True.  All true.  The idea was to have the string assignment happen without
having to do the checking in the main code.  Otherwise, I could do

dest = strdup("Test");
/* conduct checks here */

in my main code.  I'm not sure that I've done that though...
> Despite all of the above, the lucky coincidence of them all being initially 
> NULL has meant that both assignments so far have worked out fine.
> > 	string2 = strset(string2, "Test");/**/
> > 	string1 = strset(string1, "Testing");/**/
> > 	printout();
> >From the results of printout() here, it looks like something awful has 
> happened to string3 over the course of those two strset() calls.
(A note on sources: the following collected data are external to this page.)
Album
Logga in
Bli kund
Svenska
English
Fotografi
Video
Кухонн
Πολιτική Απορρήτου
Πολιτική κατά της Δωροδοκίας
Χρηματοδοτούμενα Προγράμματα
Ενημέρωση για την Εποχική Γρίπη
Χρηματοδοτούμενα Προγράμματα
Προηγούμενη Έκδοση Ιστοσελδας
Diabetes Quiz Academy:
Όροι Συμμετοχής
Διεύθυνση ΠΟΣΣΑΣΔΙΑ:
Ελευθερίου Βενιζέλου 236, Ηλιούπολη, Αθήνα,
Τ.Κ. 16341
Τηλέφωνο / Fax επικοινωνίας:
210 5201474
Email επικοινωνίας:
This is a 
> bug in strset(), but I'll get onto that later. Using the function I knocked 
> up above, it works fine.
> > 	string1 = stradd(string1, ", Testing...");/**/
> > 	string3 = strdup2(string3, "Addition");
> > 	printout();
> Again, with those minor modifications to strset(), this works fine too.
> > 	printf("%s, %s\n",  strset(string3, "Direct print"),  strset(string3, " on
> > screen")); }
> Now here we get problems. My implementation of strset() segfaults here, and 
> with good reason. The point of strset(), is it not, is to free "dest" if 
> necessary, and then strdup() src and return the new pointer. The way that it 
> tells whether freeing src is necessary is whether or not it is NULL. This 
> works fine, as long as you always assign the return value of strset() to 
> whatever you passed as its first argument ("dest"). Here, however, you don't 
> do that, so you free() the are of memory pointed to by string3 twice. 
> Normally (always?), this results in a segfault.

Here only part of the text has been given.